Instructions for the task — Which lines run from the line containing "Makes (51, 176)" through the end of the records below? Reproduce them exactly, and nothing else.

Data provided —

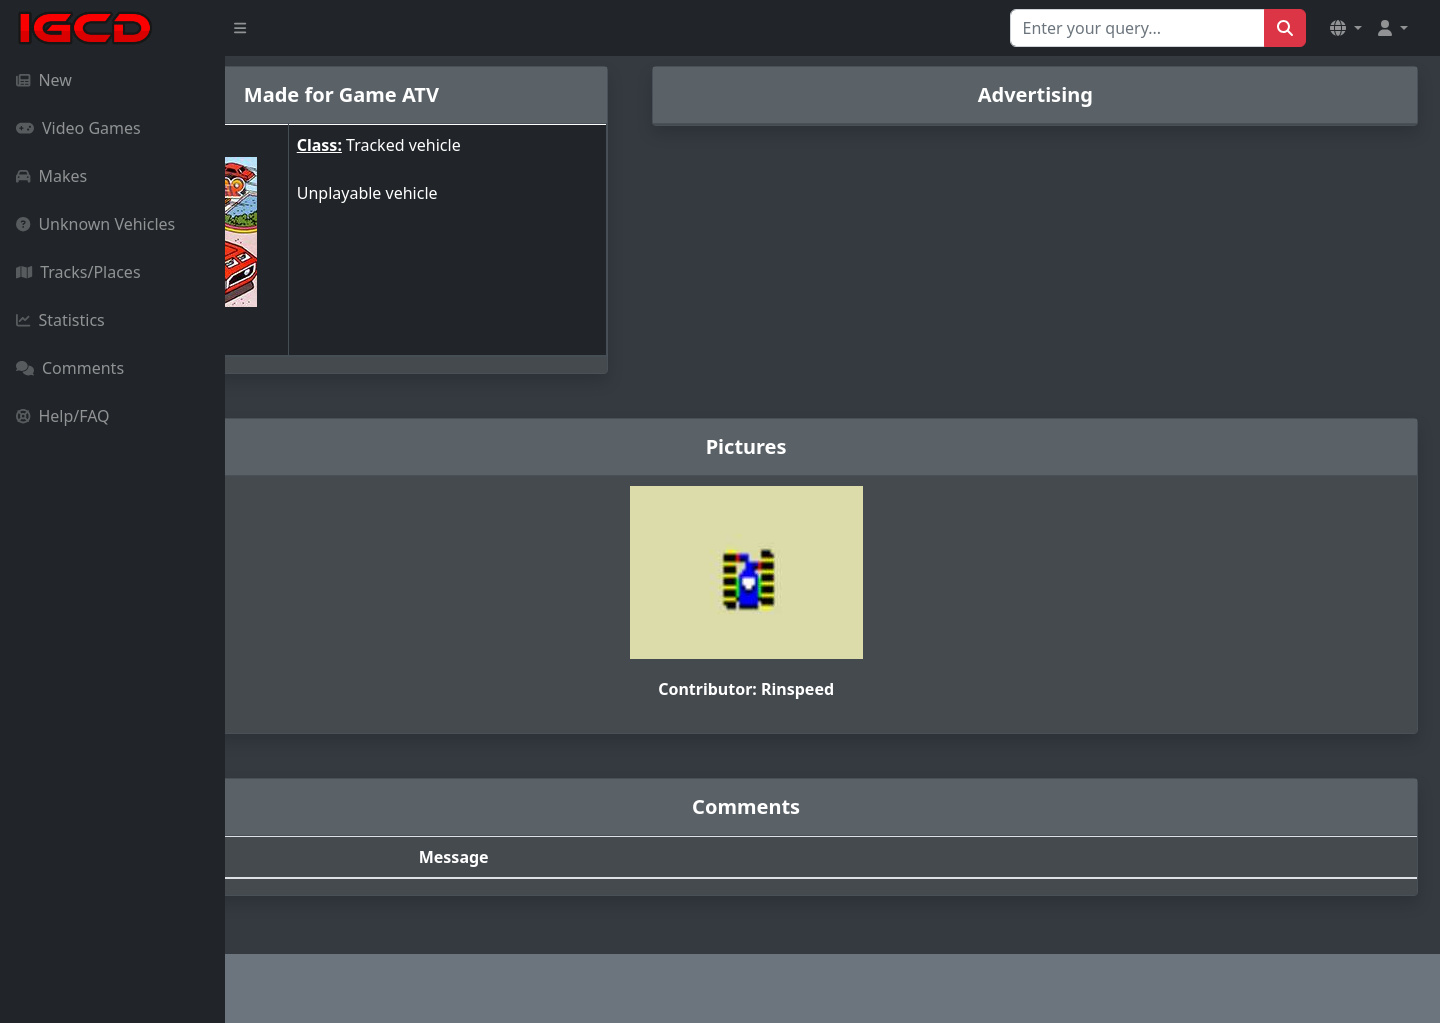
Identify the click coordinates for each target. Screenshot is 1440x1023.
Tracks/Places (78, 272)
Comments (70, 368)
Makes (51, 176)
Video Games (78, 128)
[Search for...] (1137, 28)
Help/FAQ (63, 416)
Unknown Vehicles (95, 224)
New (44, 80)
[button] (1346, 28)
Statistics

Written response —
Makes (51, 176)
Video Games (78, 128)
[Search for...] (1137, 28)
Help/FAQ (63, 416)
Unknown Vehicles (95, 224)
New (44, 80)
[button] (1346, 28)
Statistics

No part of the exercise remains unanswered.